WORK REQUIRED: Count the lines in the data below that include the word "spécialité", then state the total and nothing besides.

SOURCE MATERIAL Start Marker

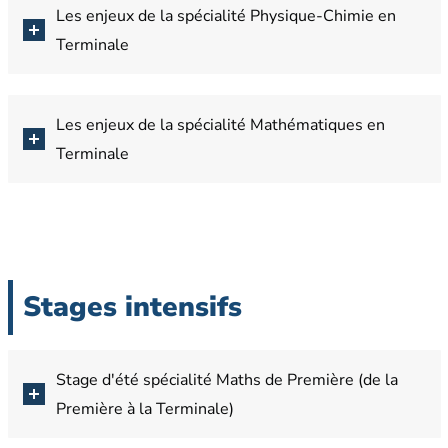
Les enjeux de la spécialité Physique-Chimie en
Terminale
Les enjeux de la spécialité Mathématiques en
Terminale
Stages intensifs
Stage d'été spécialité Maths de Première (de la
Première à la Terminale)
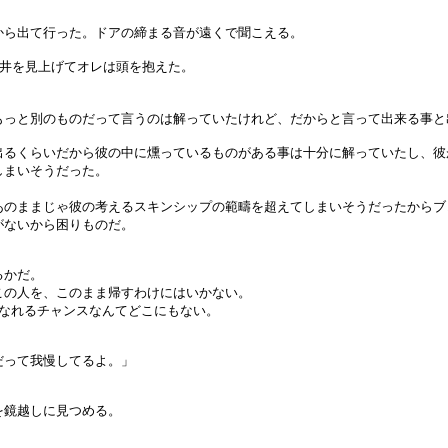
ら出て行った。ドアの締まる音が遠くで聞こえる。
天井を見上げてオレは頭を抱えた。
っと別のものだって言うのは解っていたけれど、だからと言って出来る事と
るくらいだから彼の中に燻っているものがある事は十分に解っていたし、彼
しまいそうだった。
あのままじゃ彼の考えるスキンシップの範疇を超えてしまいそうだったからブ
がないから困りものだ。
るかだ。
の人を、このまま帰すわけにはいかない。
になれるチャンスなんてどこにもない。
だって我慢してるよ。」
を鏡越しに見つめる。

SOURCE MATERIAL End Marker
SOURCE MATERIAL Start Marker

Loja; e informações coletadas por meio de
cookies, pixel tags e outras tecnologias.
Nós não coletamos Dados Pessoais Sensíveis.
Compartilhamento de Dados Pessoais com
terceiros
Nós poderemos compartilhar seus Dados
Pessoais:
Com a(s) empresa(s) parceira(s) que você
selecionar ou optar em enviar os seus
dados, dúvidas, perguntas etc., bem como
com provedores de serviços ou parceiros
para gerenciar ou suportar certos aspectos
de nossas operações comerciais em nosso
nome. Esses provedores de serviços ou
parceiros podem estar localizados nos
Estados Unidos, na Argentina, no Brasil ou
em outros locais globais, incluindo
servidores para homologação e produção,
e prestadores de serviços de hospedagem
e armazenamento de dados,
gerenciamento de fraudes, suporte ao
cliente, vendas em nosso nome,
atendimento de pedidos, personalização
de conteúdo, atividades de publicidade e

SOURCE MATERIAL End Marker

REPLY TO THE EXERCISE: 3